Comment 13 Vincent Batts 2011-08-18 20:48:58 UTC
(In reply to comment #12) > I have tracked down the cause for the dd-wrt crash. The crash is caused by a > commit to 2.6.38-rc1+ To fix: > > Reverting the commit by Johannes 9b7688328422b88a7a15dc0dc123ad9ab1a6e22d will > fix the problem from my testing with a Netgear DGN3500. If you can comment out > the line in iwl-agn.c iwl_mac_setup_register() which says: > > hw->max_tx_aggregation_subframes = LINK_QUAL_AGG_FRAME_LIMIT_DEF; > > I do not know if this will fix the general slow response, but it is worth > testing. Please let me know how this affects the original problem. I have tried the revert of this commit on linux 3.0.3, and confirm it allows me to connect to the wireless access point, with out causing the access point to become unresponsive. Although, the first connection, when I pulled a large tarball as a test (`wget ftp://ftp.kernel.org/pub/linux/kernel/v3.0/linux-3.0.3.tar.gz`) the connection stalled out after 5mb of progress. I brought down the interface, brought it up again, re-established the WPA authentication, etc., and on the second connection, I was able to successfully pull the entire 74M tarball.
Comment 14 wey-yi.w.guy 2011-08-18 21:09:18 UTC
thank you for testing. We still try to understand why this commit cause the problem. once we root csause the problem, we will submit patch to fix it. Wey
Comment 15 Adam Williamson 2011-08-19 16:43:01 UTC
I'm at LinuxCon so I won't be able to test this for a bit, but can it really be a commit made to a 2.6.38 rc? I'm using 126.96.36.199 as a way to workaround this problem, so it seemed like this must have been caused by a 2.6.39 or 3.0.0 change (I don't have a 2.6.39 kernel to try). Anyway, I'll test the proposed fix later. Thanks! -- Fedora Bugzappers volunteer triage team https://fedoraproject.org/wiki/BugZappers
Comment 16 Vincent Batts 2011-08-20 01:33:48 UTC
Adam, the setter of "hw->max_tx_aggregation_subframes" is not present in 188.8.131.52, nor in 2.39.6
Comment 17 Vincent Batts 2011-08-20 01:38:56 UTC
err. I did the same slip-up, and pulled 184.108.40.206 It for sure is not in 220.127.116.11, and after pulling 18.104.22.168, I've found that it *is* present there. I am building it to verify the same behavior. Take care, vb
Comment 18 Adam Williamson 2011-08-20 05:25:56 UTC
ah, I see, so the offending code was committed in 2.6.38-rc1 but nothing called it till 2.6.39...makes sense, I guess.
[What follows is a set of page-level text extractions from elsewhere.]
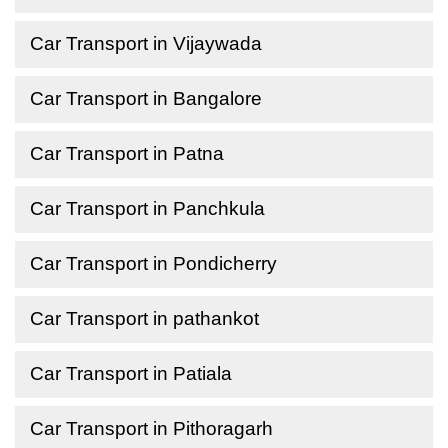
Car Transport in Vijaywada
Car Transport in Bangalore
Car Transport in Patna
Car Transport in Panchkula
Car Transport in Pondicherry
Car Transport in pathankot
Car Transport in Patiala
Car Transport in Pithoragarh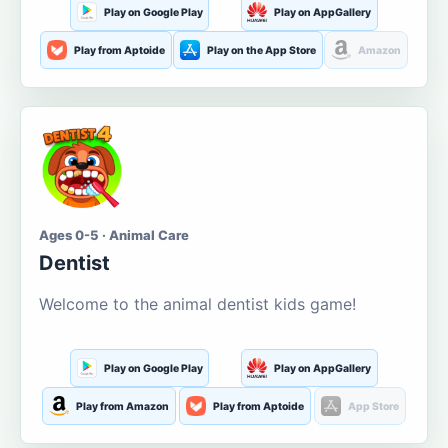
Play on Google Play
Play on AppGallery
Play from Aptoide
Play on the App Store
Amazon
Ages 0-5 · Animal Care
Dentist
Welcome to the animal dentist kids game!
Play on Google Play
Play on AppGallery
Play from Amazon
Play from Aptoide
App Store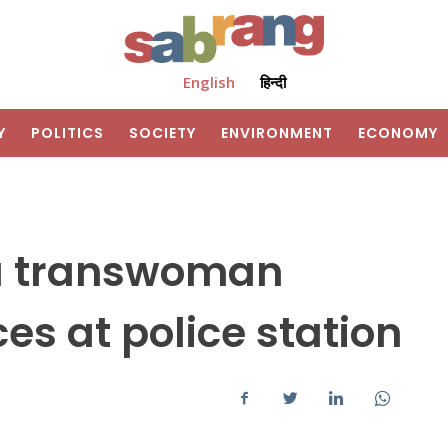
English
हिन्दी
Y
POLITICS
SOCIETY
ENVIRONMENT
ECONOMY
a transwoman
es at police station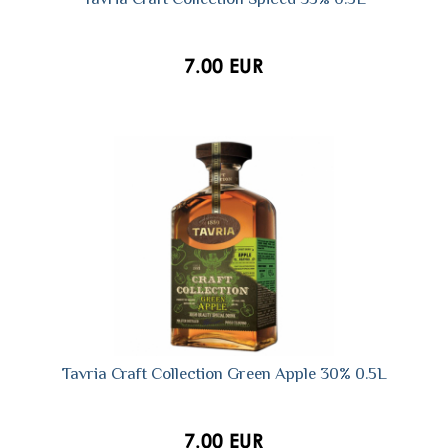
7.00 EUR
Tavria Craft Collection Green Apple 30% 0.5L
7.00 EUR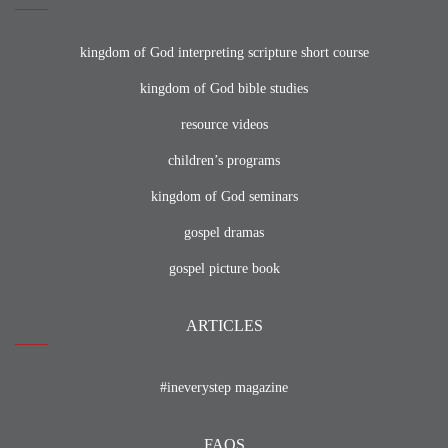
kingdom of God interpreting scripture short course
kingdom of God bible studies
resource videos
children’s programs
kingdom of God seminars
gospel dramas
gospel picture book
ARTICLES
#ineverystep magazine
FAQS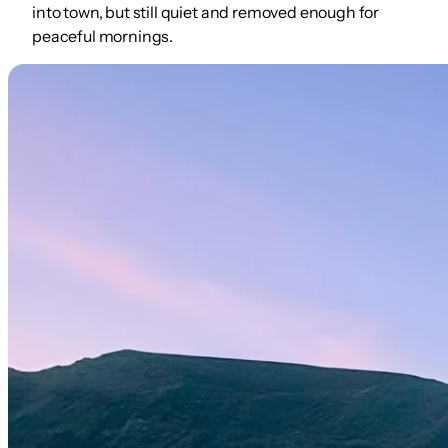
into town, but still quiet and removed enough for
peaceful mornings.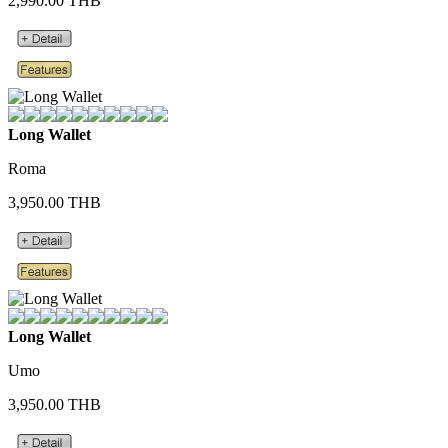
2,990.00 THB
Long Wallet
Roma
3,950.00 THB
Long Wallet
Umo
3,950.00 THB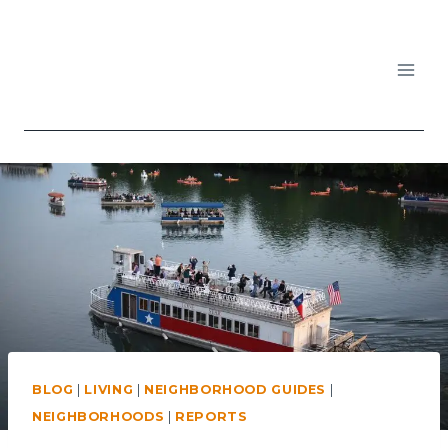
Skip
to
content
APARTMENTS IN AUSTIN
BLOG
|
LIVING
|
NEIGHBORHOOD GUIDES
|
NEIGHBORHOODS
|
REPORTS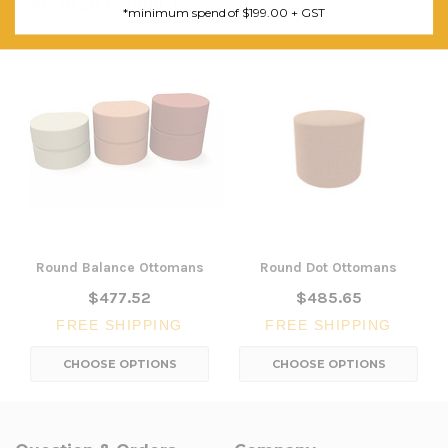
RELATED PRODUCTS
*minimum spend of $199.00 + GST
Round Balance Ottomans
Round Dot Ottomans
$477.52
$485.65
FREE SHIPPING
FREE SHIPPING
CHOOSE OPTIONS
CHOOSE OPTIONS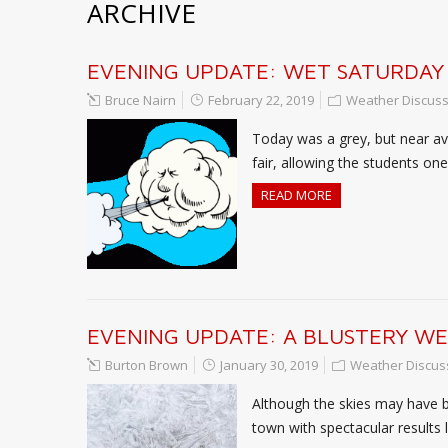
ARCHIVE
EVENING UPDATE: WET SATURDAY
Bruce Nairn
February 22, 2019
Weather Discuss
Today was a grey, but near ave
fair, allowing the students o
READ MORE
EVENING UPDATE: A BLUSTERY W
Burton Brown
January 30, 2019
Weather Discus
Although the skies may have be
town with spectacular results l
Comment 19 Stanislaw Gruszka 2011-08-22 15:22:49 UTC
(In reply to comment #14) > thank you for testing. We still try to understand why this commit cause the > problem. once we root csause the problem, we will submit patch to fix it. If commit 9b7688328422b88a7a15dc0dc123ad9ab1a6e22d not cause iwlwifi device do something that break 802.11 specification, it is ok. Bug in *WRT should be fixed, since it crash. It should be fixed, even if iwlwifi do something that do not conform 802.11, as security denial of service issue. Someone should pass information about "bad" commit to *WRT developers, to help them fix bug on their site. Also this crash problem seems to be slightly related to performance issues originally reported here in comment 0.
Comment 20 wey-yi.w.guy 2011-08-22 17:53:03 UTC
Agree, but we still need to root cause the reason on both sides and make sure iwlwifi do the right thing. Wey
Comment 21 Adam Williamson 2011-08-22 18:36:20 UTC
and, seriously, from a practical standpoint, DoSing probably the single most popular third-party router firmware isn't really a smart thing to do, whether it's an 802.11 compliance issue or not... I'm going to test the fix in a sec.
Comment 22 Adam Williamson 2011-08-22 18:37:20 UTC
note that dd-wrt 'fixes' are problematic because most dd-wrt users do not use the latest code, as it often has instabilities or regressions; there are recommended, 'known good' versions on the dd-wrt site, and indeed it's sometimes hard to get support if you use a newer version than the known-good.
Comment 23 Adam Williamson 2011-08-22 20:36:39 UTC
Confirming Vincent's result, patching the current F15 kernel git (3.0.3) to comment out the specified line seems to resolve the issue. I'm able to transfer large amounts of data over the local network at speeds of 14MB/sec, too.
Comment 24 Dave Jones 2011-08-22 21:11:01 UTC
added the revert for the next f15 build. We should probably add it in f16 too, lacking a better fix, unless the Intel guys have any better ideas ?
Comment 25 Dawid Lorenz 2011-08-22 21:46:45 UTC
(In reply to comment #24) > added the revert for the next f15 build. Does that mean the next stock kernel update for F15 should have that patch applied?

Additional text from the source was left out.